Adelina se presentaba como viuda y tenía colgado en la sala, sobre la estufa, el retrato del capitán Calatrava, con sus condecoraciones puestas. A su vera, había colocado la foto de un compadre cubano del capitán, al que hacía pasar por su difunto marido (pp. 236-237).
Esta preocupación por guardar las apariencias, como si la sociedad toda tuviese, en su eje, un enorme ojo (Foucault, 1975), nos obliga a advertir que las expectativas sociales (muy específicas en la época) definitivamente contribuyeron a la formación de hábitos y de comportamientos que reforzaban la vigencia palpable de mandatos sociales. Precisamente, la hija de Adelina, Elisita, acaba por cumplir a la perfección con el mandato social según el cual la fortuna se mide en hijos y en esposos adinerados.

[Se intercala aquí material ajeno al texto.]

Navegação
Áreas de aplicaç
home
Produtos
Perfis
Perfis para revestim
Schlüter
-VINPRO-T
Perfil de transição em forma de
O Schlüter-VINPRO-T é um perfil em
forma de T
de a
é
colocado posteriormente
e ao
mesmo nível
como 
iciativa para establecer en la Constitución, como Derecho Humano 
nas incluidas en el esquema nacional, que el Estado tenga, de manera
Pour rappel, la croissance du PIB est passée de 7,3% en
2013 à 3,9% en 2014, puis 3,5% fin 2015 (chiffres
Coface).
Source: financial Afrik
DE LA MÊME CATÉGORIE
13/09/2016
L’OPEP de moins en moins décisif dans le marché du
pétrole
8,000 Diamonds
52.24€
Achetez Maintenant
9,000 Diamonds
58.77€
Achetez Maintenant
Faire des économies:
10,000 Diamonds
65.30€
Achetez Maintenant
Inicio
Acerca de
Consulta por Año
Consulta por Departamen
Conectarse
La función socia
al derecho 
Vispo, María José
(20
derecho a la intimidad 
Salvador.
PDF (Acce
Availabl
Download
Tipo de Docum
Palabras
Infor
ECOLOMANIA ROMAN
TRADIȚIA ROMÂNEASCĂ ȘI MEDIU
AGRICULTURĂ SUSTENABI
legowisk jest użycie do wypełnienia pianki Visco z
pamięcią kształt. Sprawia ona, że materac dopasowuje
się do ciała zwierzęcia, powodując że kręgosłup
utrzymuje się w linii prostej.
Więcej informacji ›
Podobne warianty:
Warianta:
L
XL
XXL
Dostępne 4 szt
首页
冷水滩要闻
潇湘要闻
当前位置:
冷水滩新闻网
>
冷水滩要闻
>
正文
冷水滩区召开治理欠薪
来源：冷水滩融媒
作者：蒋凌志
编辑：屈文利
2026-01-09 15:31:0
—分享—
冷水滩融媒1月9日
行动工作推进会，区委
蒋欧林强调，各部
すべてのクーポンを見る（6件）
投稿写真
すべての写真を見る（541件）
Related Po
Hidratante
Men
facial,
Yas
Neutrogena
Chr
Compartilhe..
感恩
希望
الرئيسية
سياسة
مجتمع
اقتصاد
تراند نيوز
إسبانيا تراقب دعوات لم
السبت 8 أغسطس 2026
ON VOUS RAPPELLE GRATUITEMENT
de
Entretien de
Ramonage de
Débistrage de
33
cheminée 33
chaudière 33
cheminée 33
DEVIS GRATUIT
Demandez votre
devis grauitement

El mandato social, en el caso de Adelina y su hija, Elisita, es tan potente que termina doblegándolas. «Alienación» y «enajenación»[22] quizá sean términos exagerados, pero explicarían por qué la presencia material de un hombre que implemente un orden de tipo patriarcal fue, al menos en este caso, accesoria o prescindible. Elisita, que creció al cuidado de Adelina y de Merceditas, terminó desarrollando los patrones de conducta totalmente esperados para una mujer de su edad, evidenciando una programación perfecta. Si bien Adelina y Merceditas han explorado espacios de socialización diferentes para la época (rompiendo el núcleo doméstico y religioso), solamente han dilatado su aporte a la perpetuación del orden moral establecido. Todo lo cual nos invita a pensar que la relativa independencia económica de «las tías» (al fin y al cabo, obtenían dinero de pensiones y de cuotas alimentarias) no las apartó del deber ser de la época. O bien las apartó, pero, por alguna razón, quizá por no desearle el mismo aislamiento a la menor que crecía a su cargo, se reacomodaron a las costumbres para Elisita, aceptando como lección que quien desiste del paquete normativo no lo pasa nada bien. O bien quizá quepa la explicación que da Ingenieros al respecto: «La independencia económica sería inútil, sin embargo, para seres que no tuviesen capacidad [de] […] actuar con independencia moral [esto es, sin alineación o enajenación]» (Ingenieros, 1917, p. 72). O, dicho en términos de De Beauvoir: «La independencia económica tiene un carácter abstracto, puesto que no engendra ninguna capacidad política […]» (De Beauvoir, 1999 [1949], p. 33). Léase: la independencia económica podría ayudar, pero no garantiza, desde ningún punto de vista, tender hacia una independencia moral o política.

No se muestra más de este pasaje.